MIT Reading Group (Fall 2022):
The Science of Deep Learning

Welcome to the Science of Deep Learning Reading Group! This fall at MIT (2022), we will be reading papers relevant to understanding what deep neural networks do and why they work so well. While deep learning has driven a huge amount of progress in AI in the last decade, this progress has primarily been the result of trial and error, guided by loose heurististics, rather than by a principled understanding of these systems. We will be reading works which may help us gain a more principled understanding of deep neural networks.

We are running three sections:

Wednesdays @ 6-8pm in 2-151, led by Eric Michaud
Friday @ 7:30-8:30pm in 4-146, led by Eric Michaud and Alex Infanger

For sections which are two hours, the first hour will mostly be for reading and the second hour mostly for discussion. So if you've already done the reading, it may make sense to show up an hour late.

This reading group is being organized by Eric Michaud, Kaivu Hariharan, and Guilhermo Cutrim Costa, with support from the MIT AI Alignment Club (MAIA).

Syllabus

Week 1 - Outlook for the Science of Deep Learning

Is the task of understanding deep learning more like physics or biology?

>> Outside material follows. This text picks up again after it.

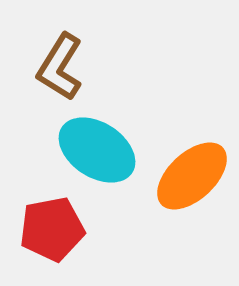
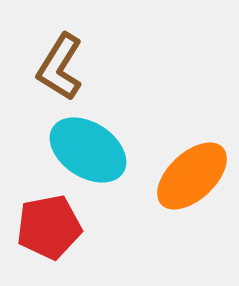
cyan ellipse: moved 9 px left
red pentagon: moved 3 px left, 2 px up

Read the first chapter (Chapter 0) of Roberts and Yaida's textbook The Principles of Deep Learning Theory for a physicist's perspective on the task of understanding deep learning.
Read Chris Olah's work Zoom In: An Introduction to Circuits, and this more recent twitter thread. If you want to look play around with some visualizations, check out the OpenAI Microscope tool.

Week 2 - Scaling Laws

Bigger networks are better, predictably.

Read Jared Kaplan et al. Scaling Laws for Neural Language Models

Week 3 - Explanations of Scaling Laws

Why are bigger networks better, predictably?

Read (or perhaps just skim) Sharma & Kaplan's Scaling Laws from the Data Manifold Dimension.
Optional: Bahri et al.'s Explaining Neural Scaling Laws.
Optional: Marcus Hutter's Learning Curve Theory
Optional: Critical Truths About Power Laws

Week 4 - Emergent Capabilities

Neural network performance not so predictable after all?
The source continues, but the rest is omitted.